13 KiB
Contributing to Turso
We'd love to have you contribute to Turso!
This document is a quick helper to get you going.
Getting Started
Turso is a rewrite of SQLite in Rust. If you are new to SQLite, the following articles and books are a good starting point:
- Architecture of SQLite
- Sibsankar Haldar. SQLite Database System Design and Implementation (2nd Edition). 2016
- Jay Kreibich. Using SQLite: Small. Fast. Reliable. Choose Any Three. 1st Edition. 2010
If you are new to Rust, the following books are recommended reading:
- Jim Blandy et al. Programming Rust, 2nd Edition. 2021
- Steve Klabnik and Carol Nichols. The Rust Programming Language. 2022
Examples of contributing
To build and run tursodb CLI:
cargo run --package turso_cli --bin tursodb database.db
Run tests:
cargo test
Configuring mold Linker
The mold linker can reduce your build time from a minute to just few seconds.
First, install mold:
# Fedora/RHEL
sudo dnf install mold
# Ubuntu/Debian
sudo apt install mold
# macOS
brew install mold
Then configure Cargo to use mold by creating .cargo/config.toml:
For Linux:
[target.x86_64-unknown-linux-gnu]
linker = "clang"
rustflags = ["-C", "link-arg=-fuse-ld=mold"]
For macOS:
[target.x86_64-apple-darwin]
linker = "clang"
rustflags = ["-C", "link-arg=-fuse-ld=mold"]

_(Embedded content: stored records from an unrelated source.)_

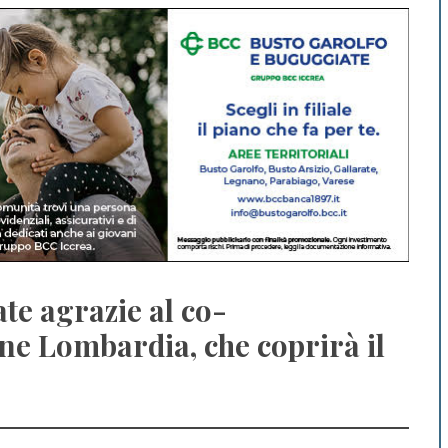
te agrazie al co-
ne Lombardia, che coprirà il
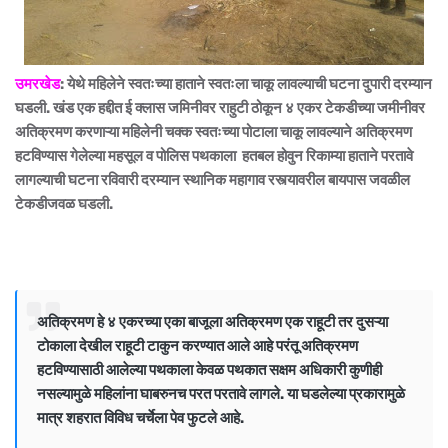
उमरखेड
:
येथे महिलेने स्वतःच्या हाताने स्वतःला चाकू लावल्याची घटना दुपारी दरम्यान
घडली.
खंड एक हद्दीत ई क्लास जमिनीवर राहुटी ठोकून ४ एकर टेकडीच्या जमीनीवर
अतिक्रमण करणाऱ्या महिलेनी चक्क स्वतःच्या पोटाला चाकू लावल्याने अतिक्रमण
हटविण्यास गेलेल्या महसूल व पोलिस पथकाला हतबल होवुन रिकाम्या हाताने परतावे
लागल्याची घटना रविवारी दरम्यान स्थानिक महागाव रस्त्यावरील बायपास जवळील
टेकडीजवळ घडली.
अतिक्रमण हे ४ एकरच्या एका बाजूला अतिक्रमण एक राहूटी तर दुसऱ्या
टोकाला देखील राहूटी टाकुन करण्यात आले आहे परंतू अतिक्रमण
हटविण्यासाठी आलेल्या पथकाला केवळ पथकात सक्षम अधिकारी कुणीही
नसल्यामुळे महिलांना घाबरुनच परत परतावे लागले. या घडलेल्या प्रकारामुळे
मात्र शहरात विविध चर्चेला पेव फुटले आहे.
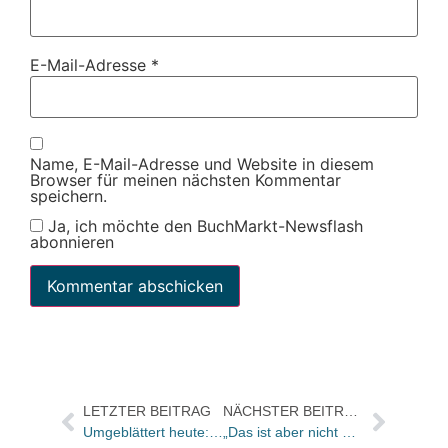
E-Mail-Adresse
*
Name, E-Mail-Adresse und Website in diesem
Browser für meinen nächsten Kommentar
speichern.
Ja, ich möchte den BuchMarkt-Newsflash
abonnieren
LETZTER BEITRAG
NÄCHSTER BEITRAG
Umgeblättert heute: Dolly Partons erster Roman „kann gar nicht schlecht sein“
„Das ist aber nicht der Bret, den wir aus seinem Werk schon kennen. Und auch nicht der Autor. Wer dann?“: Bücher und Autoren am Wochenende in der FAS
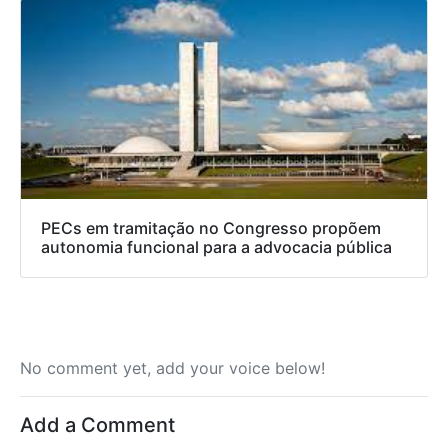
PECs em tramitação no Congresso propõem
autonomia funcional para a advocacia pública
No comment yet, add your voice below!
Add a Comment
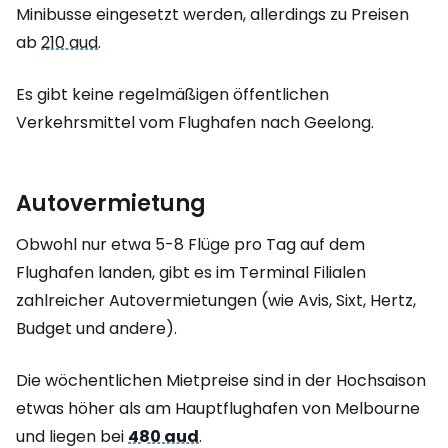
Minibusse eingesetzt werden, allerdings zu Preisen
ab
210 aud
.
Es gibt keine regelmäßigen öffentlichen
Verkehrsmittel vom Flughafen nach Geelong.
Autovermietung
Obwohl nur etwa 5-8 Flüge pro Tag auf dem
Flughafen landen, gibt es im Terminal Filialen
zahlreicher Autovermietungen (wie Avis, Sixt, Hertz,
Budget und andere).
Die wöchentlichen Mietpreise sind in der Hochsaison
etwas höher als am Hauptflughafen von Melbourne
und liegen bei
480 aud
.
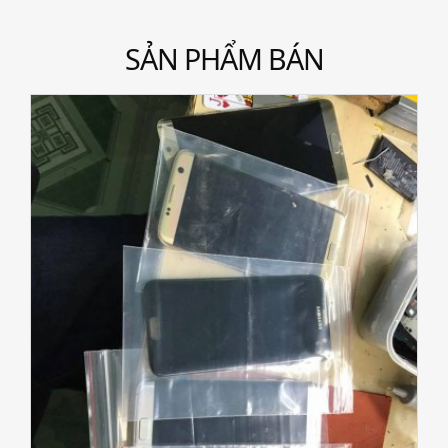
SẢN PHẨM BÁN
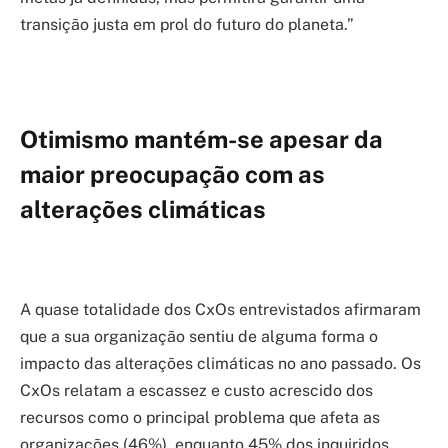
transição justa em prol do futuro do planeta.”
Otimismo mantém-se apesar da
maior preocupação com as
alterações climáticas
A quase totalidade dos CxOs entrevistados afirmaram
que a sua organização sentiu de alguma forma o
impacto das alterações climáticas no ano passado. Os
CxOs relatam a escassez e custo acrescido dos
recursos como o principal problema que afeta as
organizações (46%), enquanto 45% dos inquiridos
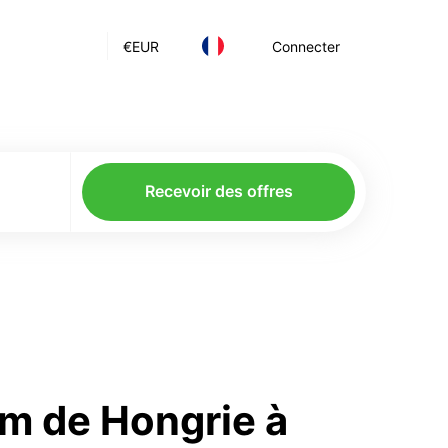
€
EUR
Connecter
Recevoir des offres
m de Hongrie à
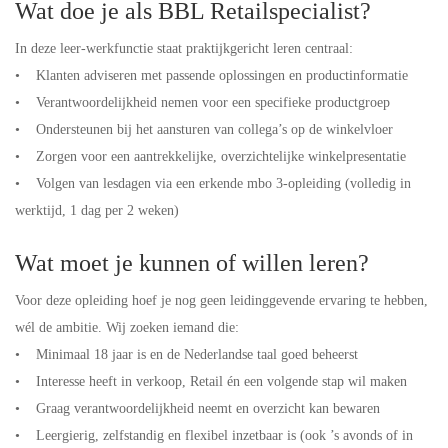
Wat doe je als BBL Retailspecialist?
In deze leer-werkfunctie staat praktijkgericht leren centraal:
• Klanten adviseren met passende oplossingen en productinformatie
• Verantwoordelijkheid nemen voor een specifieke productgroep
• Ondersteunen bij het aansturen van collega’s op de winkelvloer
• Zorgen voor een aantrekkelijke, overzichtelijke winkelpresentatie
• Volgen van lesdagen via een erkende mbo 3-opleiding (volledig in
werktijd, 1 dag per 2 weken)
Wat moet je kunnen of willen leren?
Voor deze opleiding hoef je nog geen leidinggevende ervaring te hebben,
wél de ambitie. Wij zoeken iemand die:
• Minimaal 18 jaar is en de Nederlandse taal goed beheerst
• Interesse heeft in verkoop, Retail én een volgende stap wil maken
• Graag verantwoordelijkheid neemt en overzicht kan bewaren
• Leergierig, zelfstandig en flexibel inzetbaar is (ook ’s avonds of in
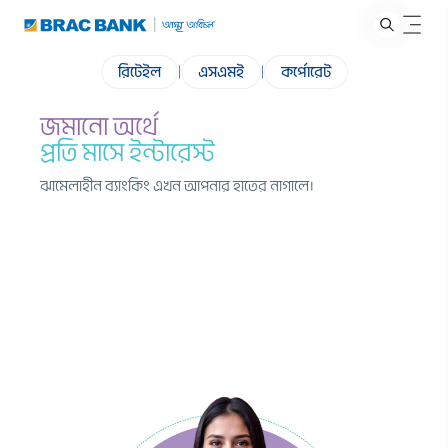
রিটেইল
|
এসএমই
|
কর্পোরেট
জমানো অর্থে
প্রতি মাসে ইন্টারেস্ট
ঝামেলাহীন ব্যাংকিং এখন আপনার হাতের নাগালে।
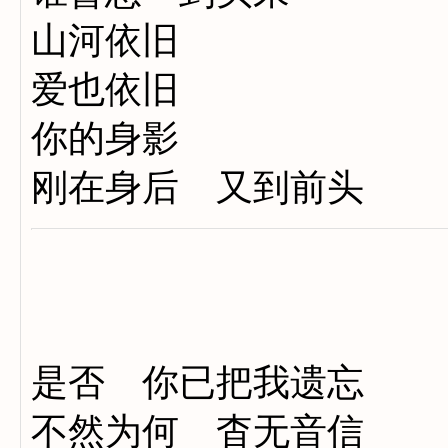
山河依旧
爱也依旧
你的身影
刚在身后 又到前头
是否 你已把我遗忘
不然为何 杳无音信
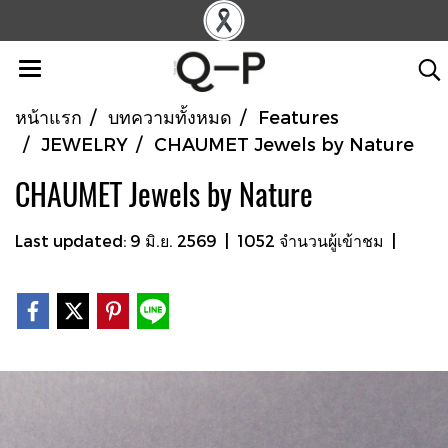
หน้าแรก
บทความทั้งหมด
Features
JEWELRY
CHAUMET Jewels by Nature
CHAUMET Jewels by Nature
Last updated: 9 มิ.ย. 2569
|
1052 จำนวนผู้เข้าชม
|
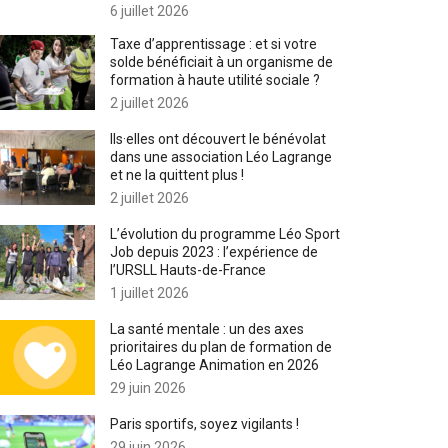
6 juillet 2026
Taxe d’apprentissage : et si votre
solde bénéficiait à un organisme de
formation à haute utilité sociale ?
2 juillet 2026
Ils·elles ont découvert le bénévolat
dans une association Léo Lagrange
et ne la quittent plus !
2 juillet 2026
L’évolution du programme Léo Sport
Job depuis 2023 : l’expérience de
l’URSLL Hauts-de-France
1 juillet 2026
La santé mentale : un des axes
prioritaires du plan de formation de
Léo Lagrange Animation en 2026
29 juin 2026
Paris sportifs, soyez vigilants !
29 juin 2026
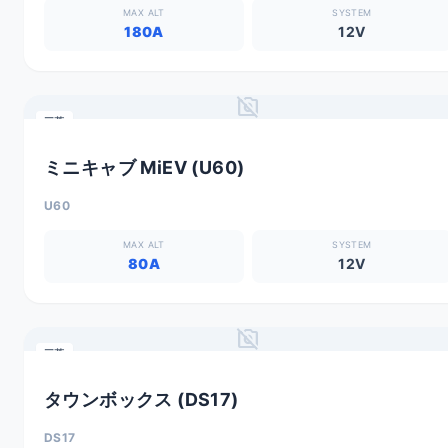
MAX ALT
SYSTEM
180A
12V
no_photography
三菱
ミニキャブ MiEV (U60)
U60
MAX ALT
SYSTEM
80A
12V
no_photography
三菱
タウンボックス (DS17)
DS17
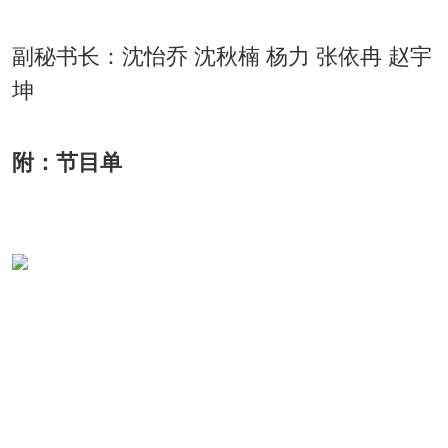
副秘书长：沈怡乔 沈秋楠 杨力 张依冉 赵宇
坤
附：节目单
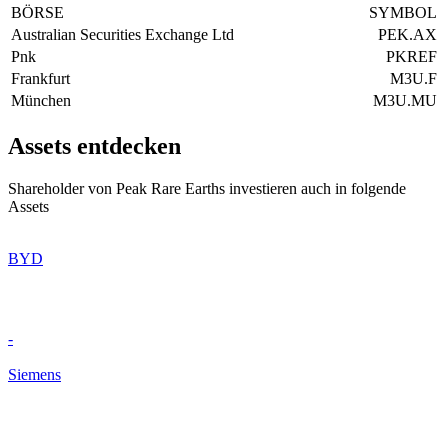
BÖRSE
SYMBOL
Australian Securities Exchange Ltd
PEK.AX
Pnk
PKREF
Frankfurt
M3U.F
München
M3U.MU
Assets entdecken
Shareholder von Peak Rare Earths investieren auch in folgende
Assets
BYD
-
Siemens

[target.aarch64-apple-darwin]
linker = "clang"
rustflags = ["-C", "link-arg=-fuse-ld=mold"]
Running Tests On Linux
Note
These steps have been tested on Ubuntu Noble 24.04.2 LTS
Running tests on Linux and getting them pass requires a few additional steps
- Install SQLite headers
sudo apt install sqlite3 libsqlite3-dev
- Install Python3 dev files
sudo apt install python3.12 python3.12-dev
- Set env var for Maturin
export PYO3_PYTHON=$(which python3)
- Build Cargo
cargo build -p turso_sqlite3 --features capi
- Run tests
cargo test
Test coverage report:
cargo tarpaulin -o html
Note
Generation of coverage report requires tarpaulin binary to be installed. You can install it with
cargo install cargo-tarpaulin
Tip
If coverage fails with "Test failed during run" error and all of the tests passed it might be the result of tarpaulin bug. You can temporarily set dynamic libraries linking manually as a workaround, e.g. for linux
LD_LIBRARY_PATH="$(rustc --print=target-libdir)" cargo tarpaulin -o html.
Run benchmarks:
cargo bench
Run benchmarks and generate flamegraphs:
echo -1 | sudo tee /proc/sys/kernel/perf_event_paranoid
cargo bench --bench benchmark -- --profile-time=5
Debugging bugs
Query execution debugging
Turso aims towards SQLite compatibility. If you find a query that has different behavior than SQLite, the first step is to check what the generated bytecode looks like.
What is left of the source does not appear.